Owensboro native Gregory leads cheer team to 9th national title

February 16, 2022 | 12:09 am

Updated February 15, 2022 | 11:58 pm

Courtney Gregory is not new to the world of competitive cheerleading. The Owensboro native became a nine-time national champion this weekend at the UCA National Championship at Disney’s Wide World of Sports Complex in Orlando, Florida. 

Gregory started her cheerleading career with the Vikings Pop Warner team at Shifely Park as a young girl. She continued her cheerleading journey at Burns Middle School and Apollo High School, where she graduated in 1994. 

Her first coaching experience was leading a Pop Warner team. Gregory never could have guessed how far her future coaching career would take her.

“I started out coaching the Vikings. I loved watching the kids grow,” Gregory said.

After attending college at the University of Tennessee, her first high school teaching position came with the opportunity to sponsor a club or coach a team. 

She agreed to coach cheerleading, which has led to a 25-year-and-counting career. 

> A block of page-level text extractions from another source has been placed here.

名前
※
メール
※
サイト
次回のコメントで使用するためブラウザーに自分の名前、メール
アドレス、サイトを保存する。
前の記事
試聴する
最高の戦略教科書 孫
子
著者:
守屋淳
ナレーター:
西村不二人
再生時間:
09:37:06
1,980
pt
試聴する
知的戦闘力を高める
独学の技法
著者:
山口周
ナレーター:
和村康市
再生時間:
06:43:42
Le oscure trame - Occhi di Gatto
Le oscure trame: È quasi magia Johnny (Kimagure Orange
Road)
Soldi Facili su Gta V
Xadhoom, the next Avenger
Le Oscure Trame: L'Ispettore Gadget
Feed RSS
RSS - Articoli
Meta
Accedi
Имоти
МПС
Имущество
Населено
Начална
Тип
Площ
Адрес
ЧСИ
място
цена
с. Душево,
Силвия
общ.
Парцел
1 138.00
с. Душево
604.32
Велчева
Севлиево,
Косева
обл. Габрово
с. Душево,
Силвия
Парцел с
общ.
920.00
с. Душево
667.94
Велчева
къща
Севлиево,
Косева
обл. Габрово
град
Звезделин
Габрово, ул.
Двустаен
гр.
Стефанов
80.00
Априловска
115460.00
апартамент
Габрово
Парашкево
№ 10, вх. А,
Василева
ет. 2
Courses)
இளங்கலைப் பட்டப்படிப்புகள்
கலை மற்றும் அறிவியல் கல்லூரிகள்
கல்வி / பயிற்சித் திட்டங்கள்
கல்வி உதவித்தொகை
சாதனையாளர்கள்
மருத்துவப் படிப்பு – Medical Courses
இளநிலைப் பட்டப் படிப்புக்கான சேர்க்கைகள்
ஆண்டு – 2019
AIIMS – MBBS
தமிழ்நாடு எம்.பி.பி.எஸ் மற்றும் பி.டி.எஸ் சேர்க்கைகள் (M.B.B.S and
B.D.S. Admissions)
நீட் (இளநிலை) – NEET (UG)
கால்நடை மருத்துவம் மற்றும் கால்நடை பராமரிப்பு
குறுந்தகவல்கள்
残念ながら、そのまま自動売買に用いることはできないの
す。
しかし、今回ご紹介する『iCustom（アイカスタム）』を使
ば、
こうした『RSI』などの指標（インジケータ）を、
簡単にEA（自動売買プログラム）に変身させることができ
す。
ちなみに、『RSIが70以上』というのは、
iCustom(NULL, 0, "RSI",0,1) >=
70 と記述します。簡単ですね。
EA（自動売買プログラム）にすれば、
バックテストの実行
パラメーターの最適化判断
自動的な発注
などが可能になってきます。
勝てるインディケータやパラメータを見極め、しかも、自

“I coached for two years in Georgia where cheerleading is sanctioned as a sport,” Gregory said. “I learned a lot about the art of competition coaching during those years. I cut my teeth on competitive cheerleading and when I returned to Tennessee, I brought that with me.”

When Gregory started coaching at Blackman High School in Murfreesboro, Tennessee, in 2002, she entered a season of great growth and accomplishment. 

“In 2006, we had a boy try out for the team. He was good and could really tumble,” Gregory said. “I started recruiting a couple boys, football players willing to try it. We experienced regional and state-level success and it became the cool thing for athletes to do as a second sport.”

By 2010, the Blackman Blaze had their first national championship in the small co-ed division. Their most recent victory brought the national title count to nine.

Beyond the victory, Gregory appreciates that her team gains so much more than just the white jackets that they earn for their titles. 

“One of my favorite parts of coaching is watching the growth and development of the athletes. Learning the art of discipline takes more than being strong; it isn’t the physical part, it’s being mentally tough as well,” Gregory said. 

Watching her team serve the school, support the football team, and stay active in the community are what brings pride to the veteran coach. 

“I’m asking them to be all in — one thing bleeds into the other. I’m building a program instead of a team,” Gregory said. 

Gregory says one thing that keeps her going after all these years is never being satisfied. 

“There’s always a group you fall in love with. I might even think ‘I’ll go out with this group.’ Then you fall in love with the next group,” she said. “It’s hard to walk away when they’re really talented and you know they want it.”

Although she says she knows the day will come where her career will come to a close, that day is not here yet. Ultimately Gregory appreciates both the success of her program and the celebration that goes with it. 

“Our school supports us,” she said. “It makes us feel like we are just as important as any other group.”